A lieutenant colonel by 1818, Josiah Snelling was promoted to full colonel of the Fifth Infantry Regiment on June 1, 1819. He was ordered to the confluence of the Mississippi and St. Peters (now Minnesota) Rivers to replace Lieutenant Colonel Henry Leavenworth and establish a headquarters for the Fifth Infantry. After a year at the confluence, Leavenworth’s men had established only temporary quarters.
After his arrival in the fall of 1820, Snelling quickly broke ground on the first permanent barracks. With the help of engineer Lieutenant Robert McCabe, Snelling designed a diamond-shaped, limestone fort on the bluff above the rivers. This construction took five years for the enlisted men to complete.
By 1821, the post was given the official name of Fort St. Anthony. General Winfield Scott made an inspection in 1824 and recommended that it be renamed for its commander. In 1825, the name Fort Snelling became official.
Snelling’s command of the fort focused on survival. He could not always count on the long supply lines that supported it. His men spent most of their time farming and cutting timber, and Snelling was criticized by his subordinate officers for the lack of military drilling that took place.
As commandant, Snelling also collaborated with Indian Agent Lawrence Taliaferro to represent the U.S. government in meetings with the Dakota and Ojibwe, largely to settle disputes that could disrupt trade.

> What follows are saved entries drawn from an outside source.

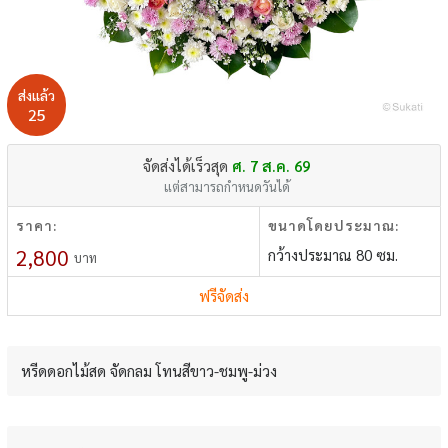
ส่งแล้ว
25
จัดส่งได้เร็วสุด
ศ. 7 ส.ค. 69
แต่สามารถกำหนดวันได้
ราคา:
ขนาดโดยประมาณ:
2,800
กว้างประมาณ 80 ซม.
บาท
ฟรีจัดส่ง
หรีดดอกไม้สด จัดกลม โทนสีขาว-ชมพู-ม่วง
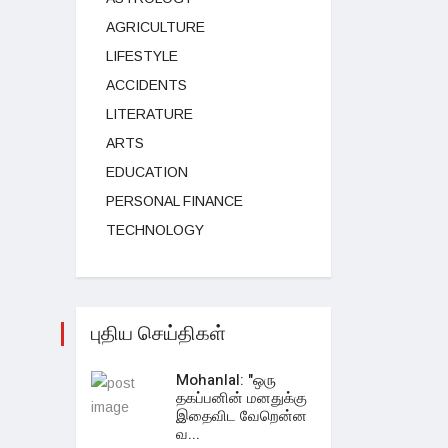
AGRICULTURE
LIFESTYLE
ACCIDENTS
LITERATURE
ARTS
EDUCATION
PERSONAL FINANCE
TECHNOLOGY
புதிய செய்திகள்
Mohanlal: "ஒரு
தகப்பனின் மனதுக்கு
இதைவிட வேறென்ன
வ...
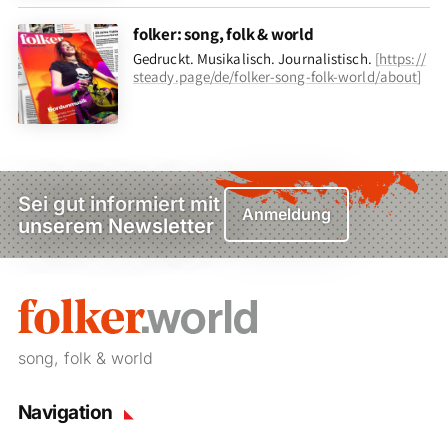
folker: song, folk & world
Gedruckt. Musikalisch. Journalistisch.
[
https://
steady.page/de/folker-song-folk-world/about
]
Sei gut informiert mit
Anmeldung
unserem Newsletter
song, folk & world
Navigation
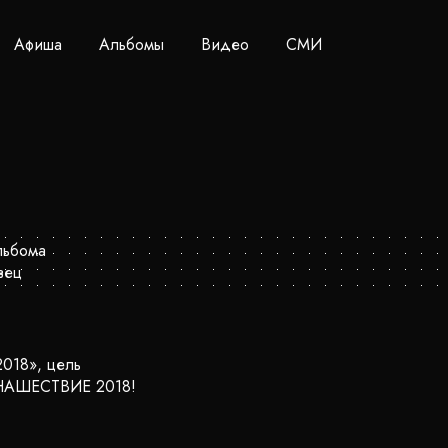
Афиша
Альбомы
Видео
СМИ
018», цель
а НАШЕСТВИЕ 2018!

Snelling illegally utilized the labor of enslaved people in his household at the fort. He rented the labor of a man named William from Taliaferro, and purchased two women, Mary and Louisa, in 1827.
The colonel was not immune to the tensions that often ran high between officers stationed at the post. Although the articles of war forbade dueling, Snelling made it known that he would accept personal challenges from his subordinates. When Lieutenant David Hunter, who had a history of conflict with William Joseph, challenged him, Snelling had Hunter arrested for conduct unbecoming of an officer. Later, Snelling accepted the quarrelsome Lieutenant Joseph Baxley’s challenge, but Snelling’s heavy drinking prevented them from ever exchanging shots.

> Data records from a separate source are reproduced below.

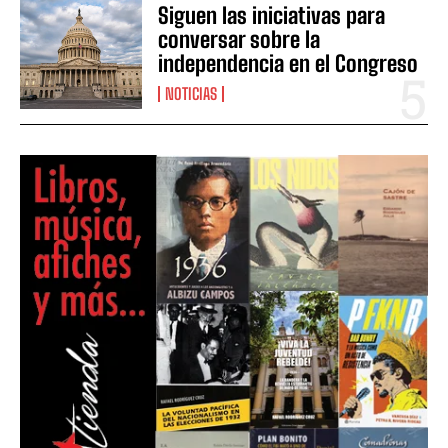
Siguen las iniciativas para
conversar sobre la
independencia en el Congreso
NOTICIAS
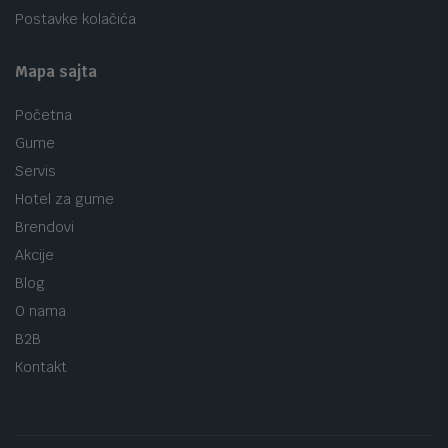
Postavke kolačića
Mapa sajta
Početna
Gume
Servis
Hotel za gume
Brendovi
Akcije
Blog
O nama
B2B
Kontakt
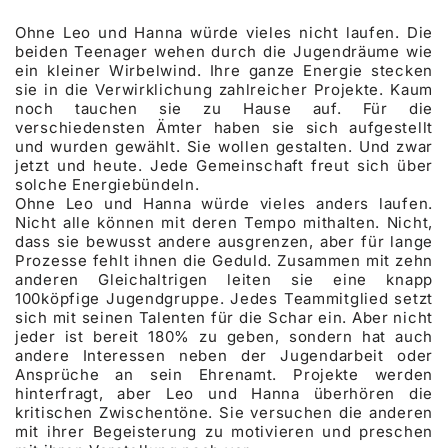
Ohne Leo und Hanna würde vieles nicht laufen. Die
beiden Teenager wehen durch die Jugendräume wie
ein kleiner Wirbelwind. Ihre ganze Energie stecken
sie in die Verwirklichung zahlreicher Projekte. Kaum
noch tauchen sie zu Hause auf. Für die
verschiedensten Ämter haben sie sich aufgestellt
und wurden gewählt. Sie wollen gestalten. Und zwar
jetzt und heute. Jede Gemeinschaft freut sich über
solche Energiebündeln.
Ohne Leo und Hanna würde vieles anders laufen.
Nicht alle können mit deren Tempo mithalten. Nicht,
dass sie bewusst andere ausgrenzen, aber für lange
Prozesse fehlt ihnen die Geduld. Zusammen mit zehn
anderen Gleichaltrigen leiten sie eine knapp
100köpfige Jugendgruppe. Jedes Teammitglied setzt
sich mit seinen Talenten für die Schar ein. Aber nicht
jeder ist bereit 180% zu geben, sondern hat auch
andere Interessen neben der Jugendarbeit oder
Ansprüche an sein Ehrenamt. Projekte werden
hinterfragt, aber Leo und Hanna überhören die
kritischen Zwischentöne. Sie versuchen die anderen
mit ihrer Begeisterung zu motivieren und preschen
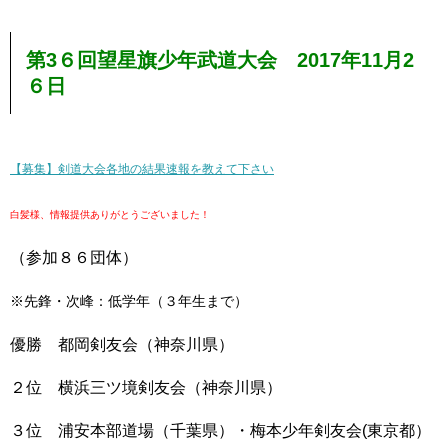
第3６回望星旗少年武道大会 2017年11月2
６日
【募集】剣道大会各地の結果速報を教えて下さい
白髪様、情報提供ありがとうございました！
（参加８６団体）
※先鋒・次峰：低学年（３年生まで）
優勝 都岡剣友会（神奈川県）
２位 横浜三ツ境剣友会（神奈川県）
３位 浦安本部道場（千葉県）・梅本少年剣友会(東京都）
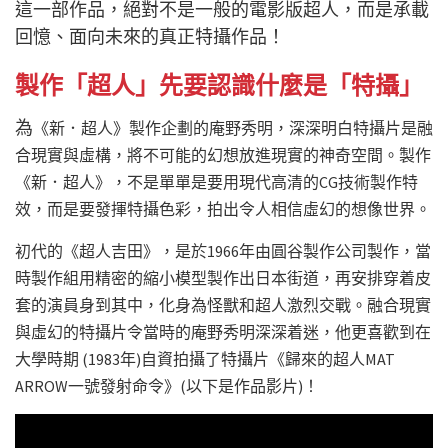
這一部作品，絕對不是一般的電影版超人，而是承載
回憶、面向未來的真正特攝作品！
製作「超人」先要認識什麼是「特攝」
為
《新．超人》製作企劃的
庵野秀明，深深明白特攝片是融
合現實與虛構，將不可能的幻想放進現實的神奇空間。製作
《新．超人》，不是單單是要用現代高清的CG技術製作特
效，而是要發揮特攝色彩，拍出令人相信虛幻的想像世界。
初代的《超人吉田》，
是於1966年由圓谷製作公司製作，當
時製作組用精密的縮小模型製作出日本街道，再安排穿着皮
套的演員身到其中，化身為怪獸和超人激烈交戰。融合現實
與虛幻的特攝片令當時的庵野秀明深深着迷，他更喜歡到在
大學時期 (1983年)自資拍攝了特攝片《歸來的超人MAT
ARROW一號發射命令》(以下是作品影片)！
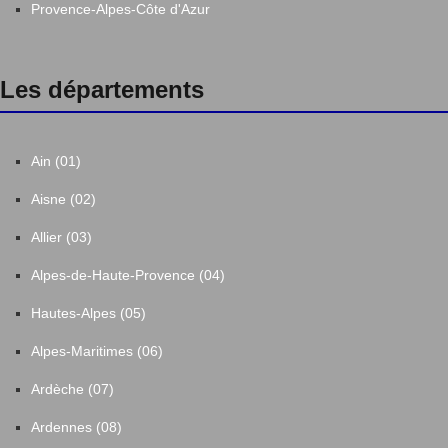
Provence-Alpes-Côte d'Azur
Les départements
Ain (01)
Aisne (02)
Allier (03)
Alpes-de-Haute-Provence (04)
Hautes-Alpes (05)
Alpes-Maritimes (06)
Ardèche (07)
Ardennes (08)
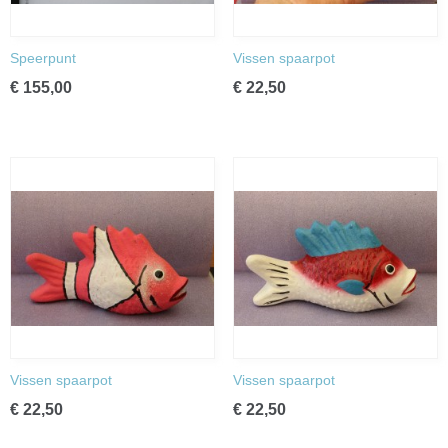
Speerpunt
Vissen spaarpot
€ 155,00
€ 22,50
Vissen spaarpot
Vissen spaarpot
€ 22,50
€ 22,50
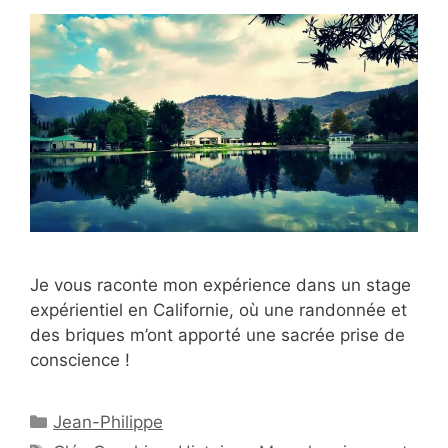
Je vous raconte mon expérience dans un stage
expérientiel en Californie, où une randonnée et
des briques m’ont apporté une sacrée prise de
conscience !
Catégories
Jean-Philippe
Étiquettes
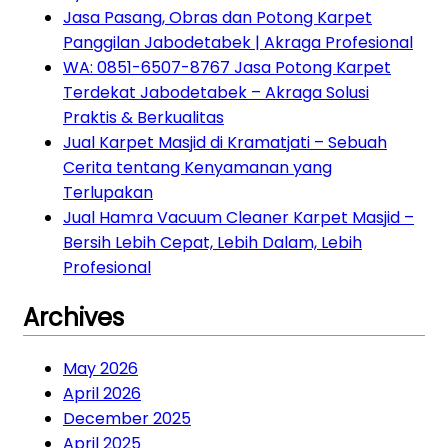
Jasa Pasang, Obras dan Potong Karpet
Panggilan Jabodetabek | Akraga Profesional
WA: 0851-6507-8767 Jasa Potong Karpet
Terdekat Jabodetabek – Akraga Solusi
Praktis & Berkualitas
Jual Karpet Masjid di Kramatjati – Sebuah
Cerita tentang Kenyamanan yang
Terlupakan
Jual Hamra Vacuum Cleaner Karpet Masjid –
Bersih Lebih Cepat, Lebih Dalam, Lebih
Profesional
Archives
May 2026
April 2026
December 2025
April 2025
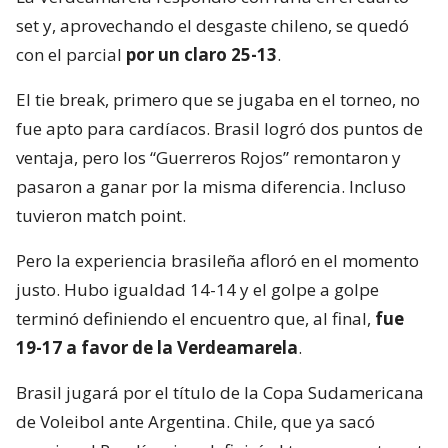
set y, aprovechando el desgaste chileno, se quedó
con el parcial
por un claro 25-13
.
El tie break, primero que se jugaba en el torneo, no
fue apto para cardíacos. Brasil logró dos puntos de
ventaja, pero los “Guerreros Rojos” remontaron y
pasaron a ganar por la misma diferencia. Incluso
tuvieron match point.
Pero la experiencia brasileña afloró en el momento
justo. Hubo igualdad 14-14 y el golpe a golpe
terminó definiendo el encuentro que, al final,
fue
19-17 a favor de la Verdeamarela
.
Brasil jugará por el título de la Copa Sudamericana
de Voleibol ante Argentina. Chile, que ya sacó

Snelling contracted chronic dysentery during the War of 1812, and by 1826, his health was failing. Both his illness and its treatment — typically opium and brandy — may have affected his judgment and command of his subordinates.

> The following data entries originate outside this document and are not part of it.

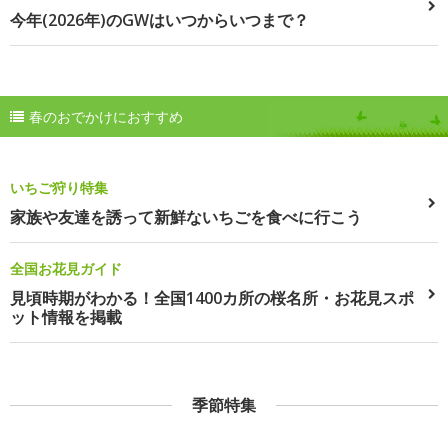
今年(2026年)のGWはいつからいつまで？
春のおでかけにおすすめ
いちご狩り特集
家族や友達を誘って新鮮ないちごを食べに行こう
全国お花見ガイド
見頃時期がわかる！全国1400カ所の桜名所・お花見スポ
ット情報を掲載
季節特集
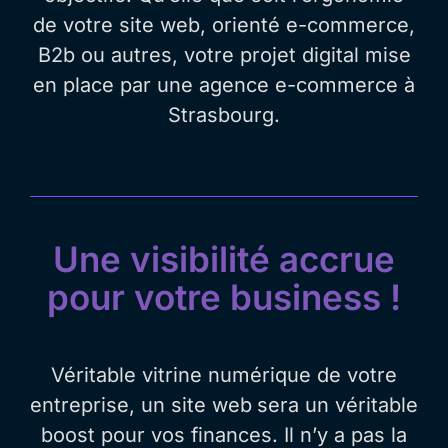
de votre site web, orienté e-commerce,
B2b ou autres, votre projet digital mise
en place par une agence e-commerce à
Strasbourg.
Une visibilité accrue
pour votre business !
Véritable vitrine numérique de votre
entreprise, un site web
sera un véritable
boost pour vos finances. Il n’y a pas la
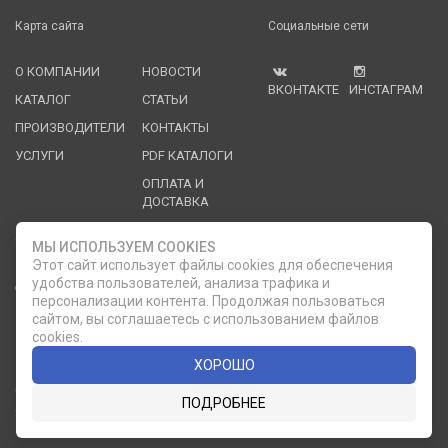
Карта сайта
Социальные сети
О КОМПАНИИ
НОВОСТИ
ВКОНТАКТЕ
ИНСТАГРАМ
КАТАЛОГ
СТАТЬИ
ПРОИЗВОДИТЕЛИ
КОНТАКТЫ
УСЛУГИ
PDF КАТАЛОГИ
ОПЛАТА И
ДОСТАВКА
Служба клиентской поддержки
МЫ ИСПОЛЬЗУЕМ COOKIES
Этот сайт использует файлы cookies для обеспечения
удобства пользователей, анализа трафика и
8 (812) 335-21-16
phone
ОБРАТНЫЙ ЗВОНОК
персонализации контента. Продолжая пользоваться
сайтом, вы соглашаетесь с использованием файлов
8 (812) 335-21-17
7 (911) 947-43-48
cookies.
ХОРОШО
© 2007 — 2026 Компания «Мир Посуды». Все права
ПОДРОБНЕЕ
защищены.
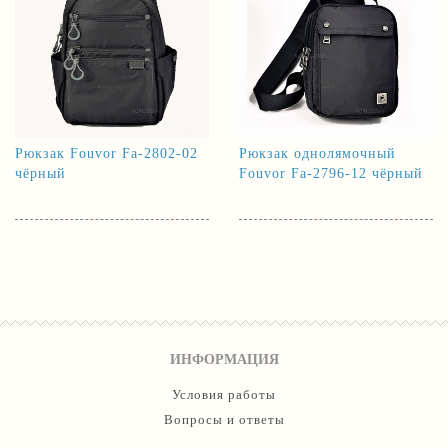
Рюкзак Fouvor Fa-2802-02
Рюкзак однолямочный
чёрный
Fouvor Fa-2796-12 чёрный
ИНФОРМАЦИЯ
Условия работы
Вопросы и ответы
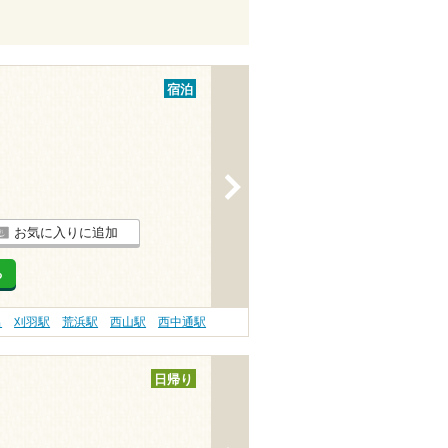
宿泊
>
お気に入りに追加
る
呂
刈羽駅
荒浜駅
西山駅
西中通駅
日帰り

Snelling and his family left Fort Snelling in October of 1827, when he was ordered to Jefferson Barracks to testify in Hunter’s court martial. He then went to Washington, D.C., to answer for undocumented expenditures made on the army’s behalf. Snelling faced a possible court martial for embezzlement and for accepting Baxley’s duel challenge. He died in Washington on August 20, 1828, before the accusations against him could be investigated.